Talvez a discussão em seara penal deva ser mais voltada aos atos de corrupção e fraude, onde valores incalculáveis são suprimidos do erário público, em detrimento de hordas populacionais carentes. Além disso, a ciência penal, numa sociedade de risco, precisa afirmar sua identidade garantista, por meio de uma política criminal orientada em direitos fundamentais, previstos na Constituição. Política criminal que não seja mera caixa de ressonância e não ceda às pressões da política eleitoreira e da paranoia pública. Discuta-se, assim, a violência. Porém, que a discussão seja feita com seriedade e razão. E se discurso deva haver, que se o faça com base científica.
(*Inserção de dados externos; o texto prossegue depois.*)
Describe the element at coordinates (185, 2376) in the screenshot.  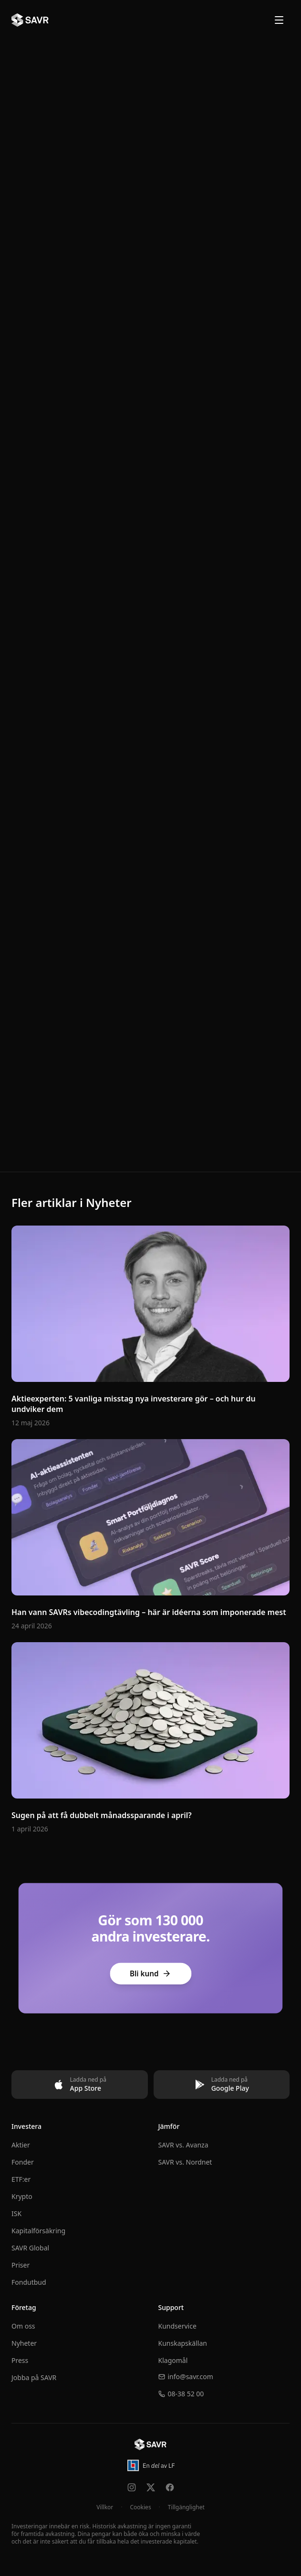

A construção da personalidade e o caráter ético das pessoas não passa pelo chicote da pena, mas sim pela educação e afeto, bem como pela oportunidade de construção de futuro digno. Os jovens do País estão enfrentando a desgraça de ver sonhos desmoronarem, um a um, na medida em que vão ficando mais velhos. Estigmatizar um adolescente envolvido em atos infracionais, criminalizando-o mais do que já foi como supostamente quer o deputado, é atestar a ineficiência do Estado e a iniquidade do sistema. É ignorar a história. Nosso legislador, em sua missão constitucional, tem o dever de saber disso.

*Juiz de direito da 2ª Vara Criminal da Comarca de Joinville/SC, membro do Conselho de Administração da Associação Juízes para a Democracia


Fonte: Jornal A Notícia de 29/11/2011 (http://www.clicrbs.com.br/anoticia/jsp/default2.jsp?uf=2&local=18&source=a3544202.xml&template=4187.dwt&edition=18255&section=892)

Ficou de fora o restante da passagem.